▶ _Work required_
Copy out each line of the data that holds the word "TALE".
*** Opening Records for this task ***
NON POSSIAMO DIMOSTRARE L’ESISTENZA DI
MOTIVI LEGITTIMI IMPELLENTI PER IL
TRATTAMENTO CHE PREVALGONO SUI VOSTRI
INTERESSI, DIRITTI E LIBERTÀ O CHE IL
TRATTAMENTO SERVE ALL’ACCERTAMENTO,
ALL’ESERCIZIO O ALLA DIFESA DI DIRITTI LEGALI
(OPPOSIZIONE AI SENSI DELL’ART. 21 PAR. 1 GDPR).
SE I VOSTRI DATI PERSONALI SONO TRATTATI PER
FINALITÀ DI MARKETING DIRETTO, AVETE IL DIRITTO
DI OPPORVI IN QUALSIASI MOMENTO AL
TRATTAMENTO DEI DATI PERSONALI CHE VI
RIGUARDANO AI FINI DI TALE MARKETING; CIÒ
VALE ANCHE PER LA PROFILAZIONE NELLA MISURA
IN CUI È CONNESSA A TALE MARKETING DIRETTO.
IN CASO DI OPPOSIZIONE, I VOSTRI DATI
*** Closing Records for this task ***
▶ _Finished task_
RIGUARDANO AI FINI DI TALE MARKETING; CIÒ
IN CUI È CONNESSA A TALE MARKETING DIRETTO.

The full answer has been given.